Try it: Set down exactly, from the records below, the line with "for conception, so you may want to" through the line with "uterine contractions, so please use", and nothing else.

#### Records for the task

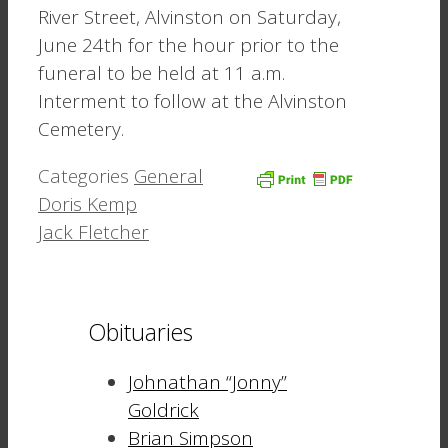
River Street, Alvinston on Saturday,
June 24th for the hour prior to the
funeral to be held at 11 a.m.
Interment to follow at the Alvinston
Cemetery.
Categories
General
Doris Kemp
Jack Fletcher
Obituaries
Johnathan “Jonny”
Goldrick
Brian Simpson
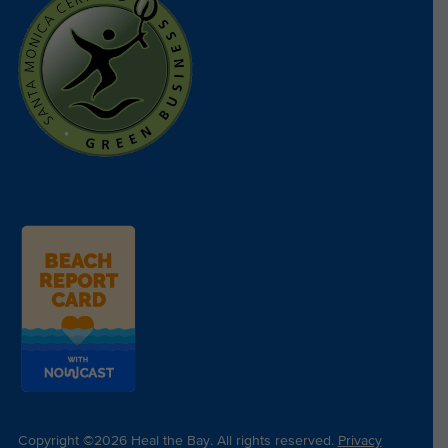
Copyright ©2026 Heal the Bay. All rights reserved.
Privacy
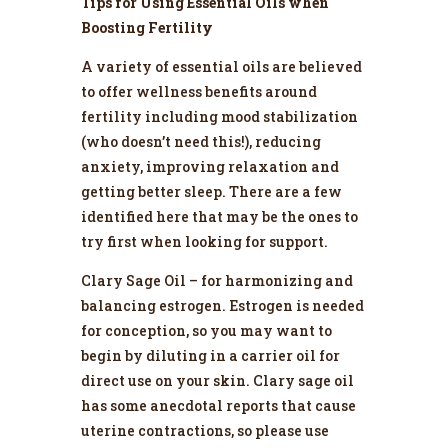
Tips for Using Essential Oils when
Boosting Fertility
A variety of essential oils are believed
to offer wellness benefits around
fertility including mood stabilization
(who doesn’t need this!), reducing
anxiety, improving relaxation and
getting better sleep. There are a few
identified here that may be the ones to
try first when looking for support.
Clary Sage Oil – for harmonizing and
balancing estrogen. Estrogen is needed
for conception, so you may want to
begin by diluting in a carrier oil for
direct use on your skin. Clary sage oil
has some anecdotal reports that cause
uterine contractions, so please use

########
#### Records for the task

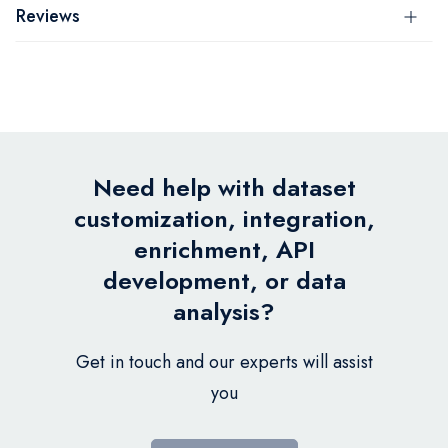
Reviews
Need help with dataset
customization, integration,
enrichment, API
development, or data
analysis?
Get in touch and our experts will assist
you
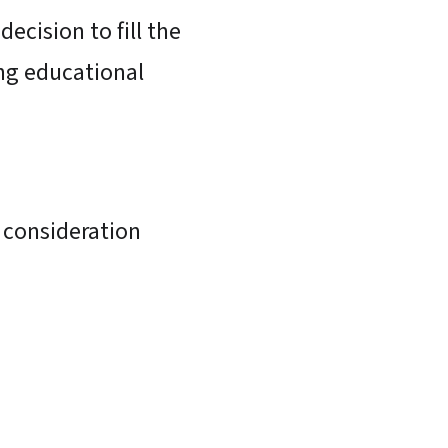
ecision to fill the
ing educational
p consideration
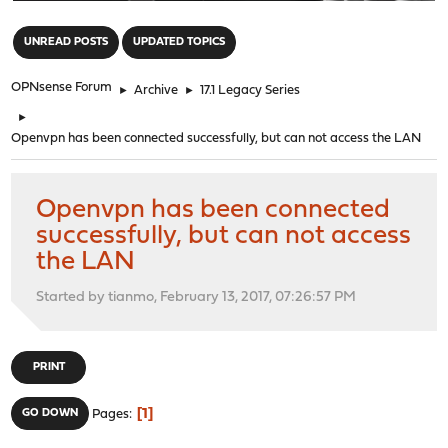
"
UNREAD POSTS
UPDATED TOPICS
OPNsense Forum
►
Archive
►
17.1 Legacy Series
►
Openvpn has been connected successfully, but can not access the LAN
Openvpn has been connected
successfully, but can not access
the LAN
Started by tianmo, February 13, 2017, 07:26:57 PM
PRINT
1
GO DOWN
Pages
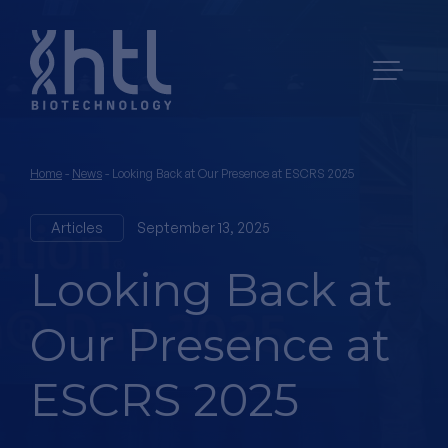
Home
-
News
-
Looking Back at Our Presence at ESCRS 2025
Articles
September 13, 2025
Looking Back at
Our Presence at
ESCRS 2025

########

Solution below:
for conception, so you may want to
begin by diluting in a carrier oil for
direct use on your skin. Clary sage oil
has some anecdotal reports that cause
uterine contractions, so please use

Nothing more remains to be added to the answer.